Note that the information on this page is the BETA 1 of a guide that is now released. See for the latest PDF and HTML content.

Chapter 16 - patterns & practices Performance Engineering

- J.D. Meier, Alex Homer, David Hill, Jason Taylor, Prashant Bansode, Lonnie Wall, Rob Boucher Jr, Akshay Bogawat


  • Understand the concepts of performance engineering.
  • Learn the key activities and patterns related to performance engineering.
  • Learn the best practices for performance engineering.

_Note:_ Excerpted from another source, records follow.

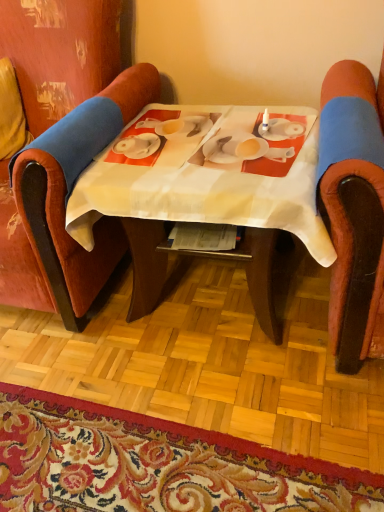 Describe the element at coordinates (354, 209) in the screenshot. I see `velvet-like orange chair at right, which is the first chair in right-to-left order` at that location.

Find the location of a particular element. The width and height of the screenshot is (384, 512). velvet red chair at left, which is the first chair in left-to-right order is located at coordinates (62, 237).

From the image's perspective, is white fabric table at center located above or below velvet-like orange chair at right, the second chair viewed from the left?

white fabric table at center is situated lower than velvet-like orange chair at right, the second chair viewed from the left, in the image.

Looking at this image, could you tell me if white fabric table at center is turned towards velvet-like orange chair at right, the second chair viewed from the left?

No, white fabric table at center is not facing towards velvet-like orange chair at right, the second chair viewed from the left.

Where is `the 2nd chair in front of the white fabric table at center`? This screenshot has width=384, height=512. the 2nd chair in front of the white fabric table at center is located at coordinates (354, 209).

From a real-world perspective, which is physically above, white fabric table at center or velvet-like orange chair at right, the second chair viewed from the left?

velvet-like orange chair at right, the second chair viewed from the left, is physically above.

Between carpet with floral pattern at lower center and velvet-like orange chair at right, the second chair viewed from the left, which one is positioned in front?

velvet-like orange chair at right, the second chair viewed from the left.

From the picture: Choose the correct answer: Is carpet with floral pattern at lower center inside velvet-like orange chair at right, which is the first chair in right-to-left order, or outside it?

carpet with floral pattern at lower center is not enclosed by velvet-like orange chair at right, which is the first chair in right-to-left order.

From a real-world perspective, is carpet with floral pattern at lower center positioned above or below velvet-like orange chair at right, which is the first chair in right-to-left order?

carpet with floral pattern at lower center is below velvet-like orange chair at right, which is the first chair in right-to-left order.

Does carpet with floral pattern at lower center have a greater width compared to velvet-like orange chair at right, the second chair viewed from the left?

Yes.

Considering the relative positions of velvet-like orange chair at right, the second chair viewed from the left, and velvet red chair at left, which is the first chair in left-to-right order, in the image provided, is velvet-like orange chair at right, the second chair viewed from the left, to the left of velvet red chair at left, which is the first chair in left-to-right order, from the viewer's perspective?

No, velvet-like orange chair at right, the second chair viewed from the left, is not to the left of velvet red chair at left, which is the first chair in left-to-right order.

Is velvet-like orange chair at right, which is the first chair in right-to-left order, positioned beyond the bounds of velvet red chair at left, which is the first chair in left-to-right order?

Yes.

You are a GUI agent. You are given a task and a screenshot of the screen. Output one action in this format:
    pyautogui.click(x=<x>, y=<y>)
    Task: Click on the chair on the right of velvet red chair at left, acting as the second chair starting from the right
    This screenshot has width=384, height=512.
    Given the screenshot: What is the action you would take?
    pyautogui.click(x=354, y=209)

From the picture: Can you confirm if velvet-like orange chair at right, which is the first chair in right-to-left order, is bigger than velvet red chair at left, which is the first chair in left-to-right order?

Incorrect, velvet-like orange chair at right, which is the first chair in right-to-left order, is not larger than velvet red chair at left, which is the first chair in left-to-right order.

Does velvet-like orange chair at right, which is the first chair in right-to-left order, come in front of white fabric table at center?

Yes, velvet-like orange chair at right, which is the first chair in right-to-left order, is closer to the viewer.

Between point (361, 112) and point (158, 136), which one is positioned behind?

The point (158, 136) is more distant.

Considering the sizes of velvet-like orange chair at right, which is the first chair in right-to-left order, and white fabric table at center in the image, is velvet-like orange chair at right, which is the first chair in right-to-left order, bigger or smaller than white fabric table at center?

Considering their sizes, velvet-like orange chair at right, which is the first chair in right-to-left order, takes up more space than white fabric table at center.

Considering the sizes of objects white fabric table at center and velvet red chair at left, which is the first chair in left-to-right order, in the image provided, who is shorter, white fabric table at center or velvet red chair at left, which is the first chair in left-to-right order,?

Standing shorter between the two is white fabric table at center.

From a real-world perspective, between white fabric table at center and velvet red chair at left, acting as the second chair starting from the right, who is vertically lower?

white fabric table at center.

In terms of width, does white fabric table at center look wider or thinner when compared to velvet red chair at left, acting as the second chair starting from the right?

Clearly, white fabric table at center has less width compared to velvet red chair at left, acting as the second chair starting from the right.

From a real-world perspective, is white fabric table at center beneath carpet with floral pattern at lower center?

Actually, white fabric table at center is physically above carpet with floral pattern at lower center in the real world.

Considering the relative positions of white fabric table at center and carpet with floral pattern at lower center in the image provided, is white fabric table at center behind carpet with floral pattern at lower center?

That is True.

Considering the relative sizes of white fabric table at center and carpet with floral pattern at lower center in the image provided, is white fabric table at center shorter than carpet with floral pattern at lower center?

In fact, white fabric table at center may be taller than carpet with floral pattern at lower center.

From the image's perspective, is white fabric table at center beneath carpet with floral pattern at lower center?

Incorrect, from the image's perspective, white fabric table at center is higher than carpet with floral pattern at lower center.

Consider the image. From a real-world perspective, is velvet red chair at left, which is the first chair in left-to-right order, under carpet with floral pattern at lower center?

Incorrect, from a real-world perspective, velvet red chair at left, which is the first chair in left-to-right order, is higher than carpet with floral pattern at lower center.

Which object is further away from the camera taking this photo, velvet red chair at left, which is the first chair in left-to-right order, or carpet with floral pattern at lower center?

Positioned behind is velvet red chair at left, which is the first chair in left-to-right order.

Which point is more forward, (52, 192) or (372, 482)?

The point (372, 482) is closer to the camera.

Consider the image. How many degrees apart are the facing directions of velvet red chair at left, acting as the second chair starting from the right, and carpet with floral pattern at lower center?

There is a 88.8-degree angle between the facing directions of velvet red chair at left, acting as the second chair starting from the right, and carpet with floral pattern at lower center.

From a real-world perspective, which chair is the 1st one above the white fabric table at center? Please provide its 2D coordinates.

[(354, 209)]

Locate an element on the screen. mat on the left side of velvet-like orange chair at right, which is the first chair in right-to-left order is located at coordinates (154, 464).

Based on their spatial positions, is carpet with floral pattern at lower center or white fabric table at center closer to velvet red chair at left, which is the first chair in left-to-right order?

white fabric table at center.

Which object lies further to the anchor point carpet with floral pattern at lower center, velvet-like orange chair at right, the second chair viewed from the left, or velvet red chair at left, which is the first chair in left-to-right order?

Based on the image, velvet-like orange chair at right, the second chair viewed from the left, appears to be further to carpet with floral pattern at lower center.

Which object lies further to the anchor point white fabric table at center, velvet red chair at left, which is the first chair in left-to-right order, or velvet-like orange chair at right, the second chair viewed from the left?

velvet red chair at left, which is the first chair in left-to-right order, is positioned further to the anchor white fabric table at center.

When comparing their distances from velvet red chair at left, which is the first chair in left-to-right order, does white fabric table at center or carpet with floral pattern at lower center seem further?

carpet with floral pattern at lower center lies further to velvet red chair at left, which is the first chair in left-to-right order, than the other object.

From the image, which object appears to be nearer to white fabric table at center, velvet-like orange chair at right, the second chair viewed from the left, or velvet red chair at left, acting as the second chair starting from the right?

velvet-like orange chair at right, the second chair viewed from the left, is closer to white fabric table at center.

Considering their positions, is velvet red chair at left, which is the first chair in left-to-right order, positioned closer to velvet-like orange chair at right, the second chair viewed from the left, than carpet with floral pattern at lower center?

carpet with floral pattern at lower center is positioned closer to the anchor velvet-like orange chair at right, the second chair viewed from the left.

Looking at the image, which one is located further to velvet red chair at left, acting as the second chair starting from the right, carpet with floral pattern at lower center or velvet-like orange chair at right, which is the first chair in right-to-left order?

velvet-like orange chair at right, which is the first chair in right-to-left order, is further to velvet red chair at left, acting as the second chair starting from the right.

When comparing their distances from carpet with floral pattern at lower center, does white fabric table at center or velvet-like orange chair at right, which is the first chair in right-to-left order, seem closer?

white fabric table at center is closer to carpet with floral pattern at lower center.

The image size is (384, 512). Identify the location of table between velvet-like orange chair at right, the second chair viewed from the left, and carpet with floral pattern at lower center in the up-down direction. (203, 192).

You are a GUI agent. You are given a task and a screenshot of the screen. Output one action in this format:
    pyautogui.click(x=<x>, y=<y>)
    Task: Click on the mat between velvet red chair at left, acting as the second chair starting from the right, and velvet-like orange chair at right, the second chair viewed from the left, from left to right
    The image size is (384, 512).
    Given the screenshot: What is the action you would take?
    pyautogui.click(x=154, y=464)

At what (x,y) coordinates should I click in order to perform the action: click on table situated between velvet red chair at left, which is the first chair in left-to-right order, and velvet-like orange chair at right, which is the first chair in right-to-left order, from left to right. Please return your answer as a coordinate pair (x, y). The height and width of the screenshot is (512, 384). Looking at the image, I should click on (203, 192).

In order to click on table between velvet red chair at left, acting as the second chair starting from the right, and carpet with floral pattern at lower center in the up-down direction in this screenshot , I will do `click(203, 192)`. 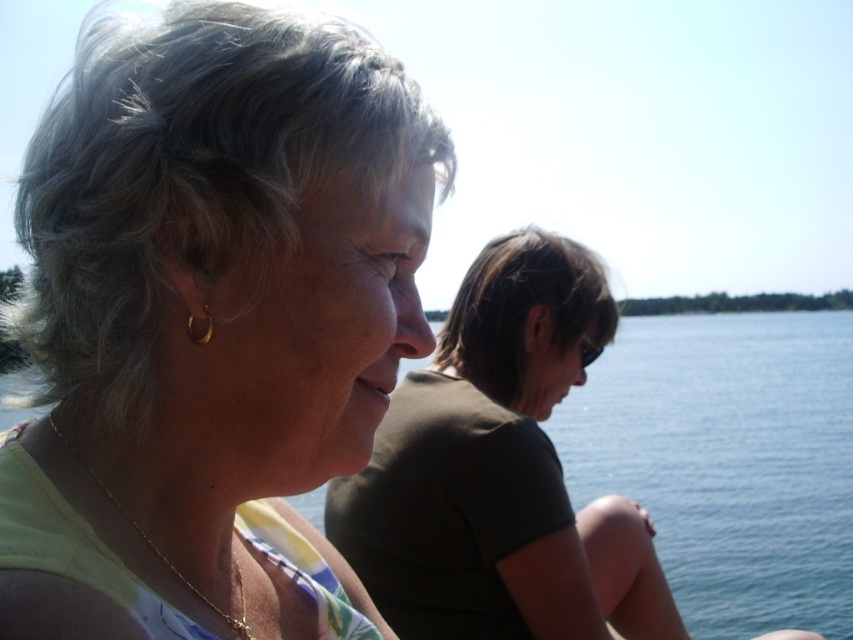 Question: Is matte yellow blouse at center to the left of dark brown fabric at center from the viewer's perspective?

Choices:
 (A) yes
 (B) no

Answer: (A)

Question: Is matte yellow blouse at center behind dark brown fabric at center?

Choices:
 (A) no
 (B) yes

Answer: (A)

Question: Among these points, which one is nearest to the camera?

Choices:
 (A) (281, 241)
 (B) (438, 392)

Answer: (A)

Question: Can you confirm if matte yellow blouse at center is positioned to the right of dark brown fabric at center?

Choices:
 (A) yes
 (B) no

Answer: (B)

Question: Among these objects, which one is farthest from the camera?

Choices:
 (A) dark brown fabric at center
 (B) matte yellow blouse at center

Answer: (A)

Question: Which object appears closest to the camera in this image?

Choices:
 (A) matte yellow blouse at center
 (B) dark brown fabric at center

Answer: (A) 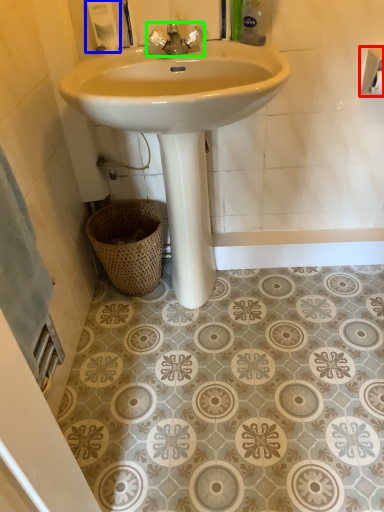 Question: Which object is positioned closest to toilet paper (highlighted by a red box)? Select from toiletry (highlighted by a blue box) and tap (highlighted by a green box).

Choices:
 (A) toiletry
 (B) tap

Answer: (B)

This chapter summarizes the patterns & practices approach to Performance Engineering, with the emphasis on architecture and design. To design, build and deploy better performing applications, you must integrate performance engineering into you application development lifecycle and include specific performance-related activities in your current software engineering processes. The key design-focused performance engineering activities include identifying performance objectives, applying performance design guidelines, conducting performance architecture and design reviews, and doing performance testing and tuning. Each activity will improve the performance of your application; for best results you should implement them all, but you can incrementally adopt any of these activities as you see fit.

Performance Overlay

The following schematic show how performance engineering topics fit with the core activities of application design.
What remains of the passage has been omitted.